The statistics for unemployment are controversial. For example,according to official statistics, the unemployment rate - including “discouraged job seekers” - rose from 31.5 percent in 1994 to 41 percent in 2004 before dropping slightly to 40.5 percent in early 2005. But Finance Minister Trevor Manuel was quoted in February this year as saying such high rates could not be true.
Achievements and Backlogs
The demands on government have been enormous, taking on the massive legacy of apartheid inequalities in an era during which economic choices are seriously restricted by both market realities and a global shift to the right. The results vary widely from sector to sector. The most blatant short-coming of national leadership, highlighted by AIDS activists, has been its still hesitant and ambivalent reaction to the devastating AIDS crisis. Among the most substantial successes has been the expansion of social grants for social security and child support payments, with steady extension of eligibility requirements and budgets. Reaching more than nine million South Africans, these programs constitute the government’s largest and most successful poverty reduction program. Studies show that the grants not only relieve immediate poverty, but increase the chances of children staying in school and of household members finding employment.
The records of other programs, such as housing and the provision of municipal services such as water and sanitation, are more mixed and complicated . Even as officials justifiably celebrate achievements such as delivering safe drinking water to ten million people in ten years, backlogs fell much more slowly. One study showed that while some 12 million people were without basic access to safe drinking water in 1994; the number was about 11.5 million in 2004
In housing, despite the delivery of more than 1.8 million government- subsidized low-cost houses, the backlog of families living in slum shacks is projected to increase to 2.4 million by the year 2008. This is a substantial increase in comparison to 1.8 million in 2001, despite the fact that in percentage terms it will be a smaller proportion of total households
The seeming contradiction of increased delivery, accompanied by continuing or even growing backlogs, comes not only from population growth but also the fact that the average size of households is decreasing. Between 1996 and 2001, the average size of families among African households dropped from 4.8 to 3.9. With increased migration into urban areas, the trend is expected to continue. Moreover, migration into South Africa’s cities comes not only from South Africa’s rural areas but increasingly from neighboring countries and even distant African countries
The bottom line is this. In the new South Africa, despite the end of political apartheid and the national commitment to bring fundamental economic and social rights to all, the prospects of Sonto Mkhonza and millions like her still depend on many factors.

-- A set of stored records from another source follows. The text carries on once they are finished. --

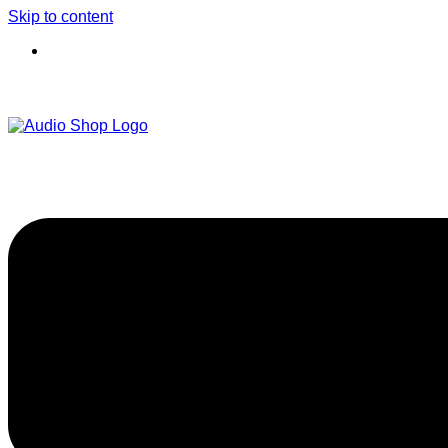
Skip to content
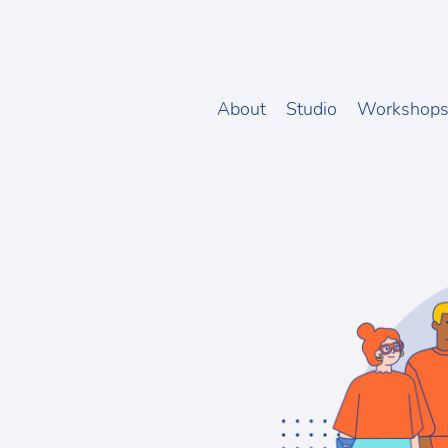
About
Studio
Workshop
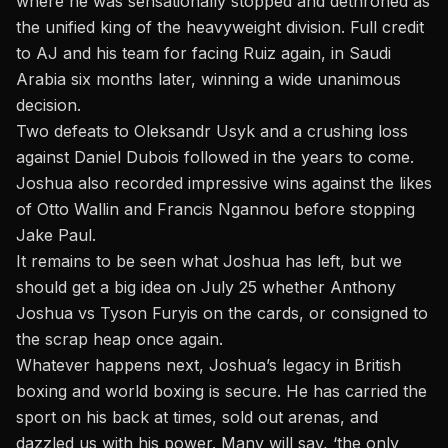
where he was sensationally stopped and dethroned as
the unified king of the heavyweight division. Full credit
to AJ and his team for facing Ruiz again, in Saudi
Arabia six months later, winning a wide unanimous
decision.
Two defeats to Oleksandr Usyk and a crushing loss
against Daniel Dubois followed in the years to come.
Joshua also recorded impressive wins against the likes
of Otto Wallin and Francis Ngannou before stopping
Jake Paul.
It remains to be seen what Joshua has left, but we
should get a big idea on July 25 whether
Anthony
Joshua vs Tyson Fury
is on the cards, or consigned to
the scrap heap once again.
Whatever happens next, Joshua’s legacy in British
boxing and world boxing is secure. He has carried the
sport on his back at times, sold out arenas, and
dazzled us with his power. Many will say, ‘the only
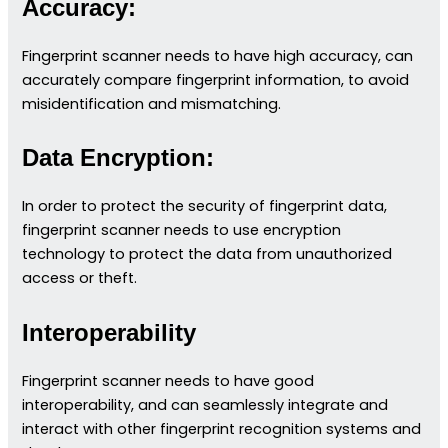
Accuracy:
Fingerprint scanner needs to have high accuracy, can
accurately compare fingerprint information, to avoid
misidentification and mismatching.
Data Encryption:
In order to protect the security of fingerprint data,
fingerprint scanner needs to use encryption
technology to protect the data from unauthorized
access or theft.
Interoperability
Fingerprint scanner needs to have good
interoperability, and can seamlessly integrate and
interact with other fingerprint recognition systems and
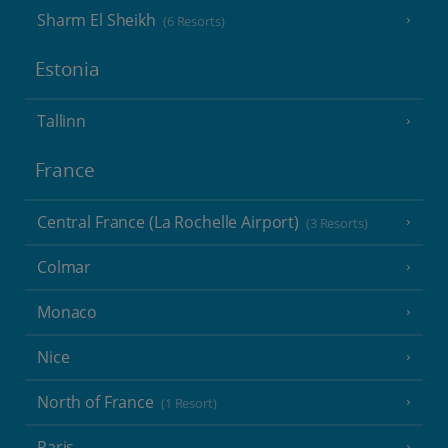
Sharm El Sheikh
(6 Resorts)
Estonia
Tallinn
France
Central France (La Rochelle Airport)
(3 Resorts)
Colmar
Monaco
Nice
North of France
(1 Resort)
Paris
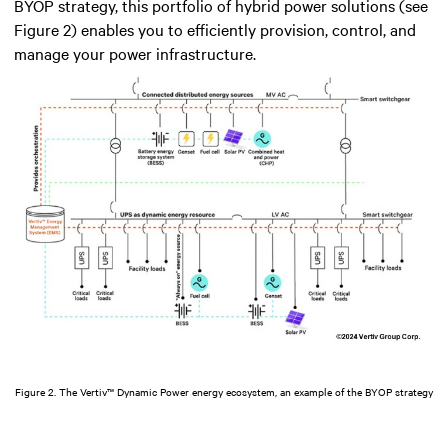
BYOP strategy, this portfolio of hybrid power solutions (see
Figure 2) enables you to efficiently provision, control, and
manage your power infrastructure.
Figure 2. The Vertiv™ Dynamic Power energy ecosystem, an example of the BYOP strategy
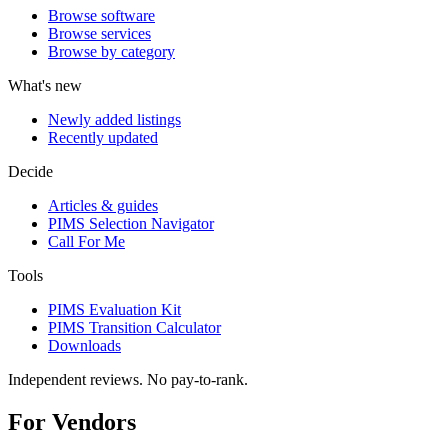
Browse software
Browse services
Browse by category
What's new
Newly added listings
Recently updated
Decide
Articles & guides
PIMS Selection Navigator
Call For Me
Tools
PIMS Evaluation Kit
PIMS Transition Calculator
Downloads
Independent reviews. No pay-to-rank.
For Vendors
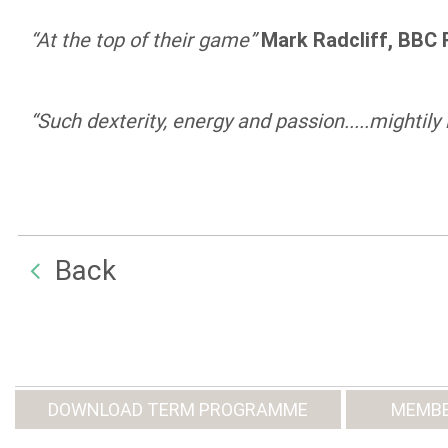
“At the top of their game”
Mark Radcliff, BBC 
“Such dexterity, energy and passion.....mightily
Back
DOWNLOAD TERM PROGRAMME
MEMBE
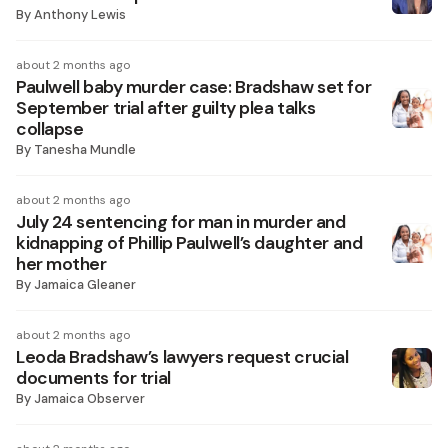
By
Anthony Lewis
about 2 months ago
Paulwell baby murder case: Bradshaw set for
September trial after guilty plea talks
collapse
By
Tanesha Mundle
about 2 months ago
July 24 sentencing for man in murder and
kidnapping of Phillip Paulwell’s daughter and
her mother
By
Jamaica Gleaner
about 2 months ago
Leoda Bradshaw’s lawyers request crucial
documents for trial
By
Jamaica Observer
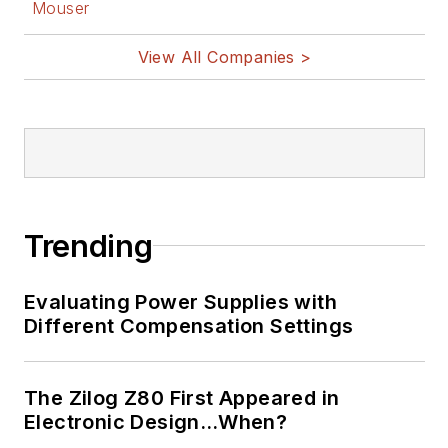
Mouser
View All Companies >
Trending
Evaluating Power Supplies with
Different Compensation Settings
The Zilog Z80 First Appeared in
Electronic Design…When?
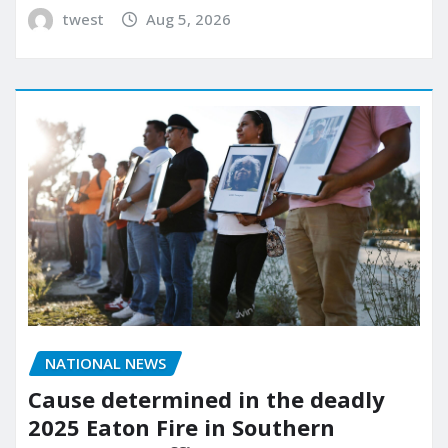
twest
Aug 5, 2026
NATIONAL NEWS
Cause determined in the deadly
2025 Eaton Fire in Southern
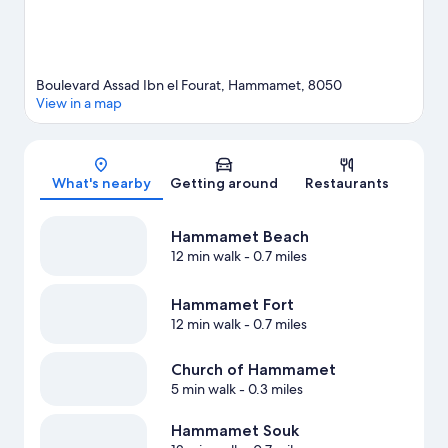
Boulevard Assad Ibn el Fourat, Hammamet, 8050
View in a map
Map
What's nearby
Getting around
Restaurants
Hammamet Beach
12 min walk
- 0.7 miles
Hammamet Fort
12 min walk
- 0.7 miles
Church of Hammamet
5 min walk
- 0.3 miles
Hammamet Souk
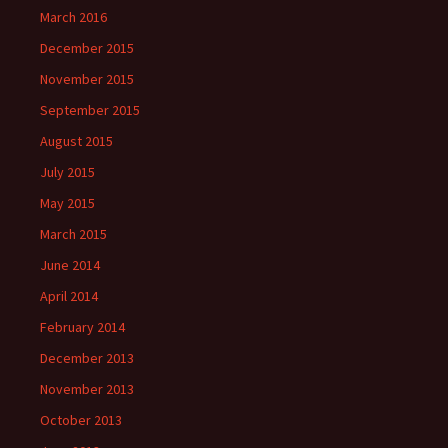
March 2016
December 2015
November 2015
September 2015
August 2015
July 2015
May 2015
March 2015
June 2014
April 2014
February 2014
December 2013
November 2013
October 2013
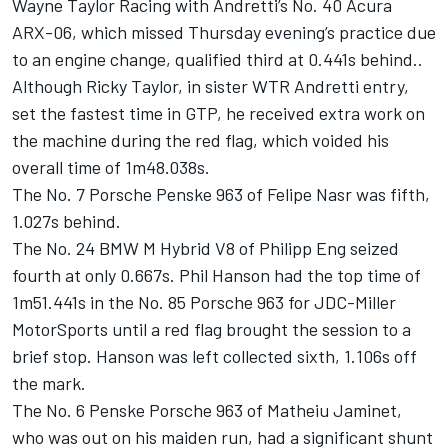
Wayne Taylor Racing with Andretti’s No. 40 Acura
ARX-06, which missed Thursday evening’s practice due
to an engine change, qualified third at 0.441s behind..
Although Ricky Taylor, in sister WTR Andretti entry,
set the fastest time in GTP, he received extra work on
the machine during the red flag, which voided his
overall time of 1m48.038s.
The No. 7 Porsche Penske 963 of Felipe Nasr was fifth,
1.027s behind.
The No. 24 BMW M Hybrid V8 of
Philipp Eng
seized
fourth at only 0.667s. Phil Hanson had the top time of
1m51.441s in the No. 85 Porsche 963 for JDC-Miller
MotorSports until a red flag brought the session to a
brief stop. Hanson was left collected sixth, 1.106s off
the mark.
The No. 6 Penske Porsche 963 of Matheiu Jaminet,
who was out on his maiden run, had a significant shunt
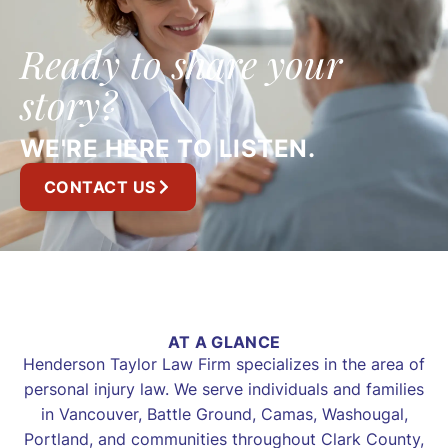
Ready to share your
story?
WE'RE HERE TO LISTEN.
CONTACT US
AT A GLANCE
Henderson Taylor Law Firm specializes in the area of
personal injury law. We serve individuals and families
in Vancouver, Battle Ground, Camas, Washougal,
Portland, and communities throughout Clark County,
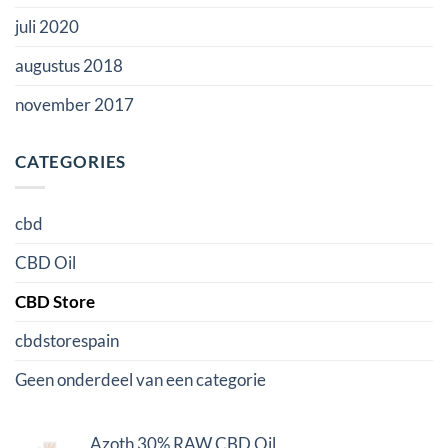
juli 2020
augustus 2018
november 2017
CATEGORIES
cbd
CBD Oil
CBD Store
cbdstorespain
Geen onderdeel van een categorie
Azoth 30% RAW CBD Oil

These include the macroeconomic policies of government, the size of government budgets to fight poverty, and the skill and commitment with which large programs are implemented. The prospects for large-scale success also depend on global economic trends and threats such as AIDS. But what happens also depends on the creativity of ordinary people in South Africa, and on how creatively we are able to mobilize financial resources to improve their chances of helping themselves. We all must take responsibility for “doing something” to achieve the rights to which all are entitled. That is both a common responsibility and a shared interest.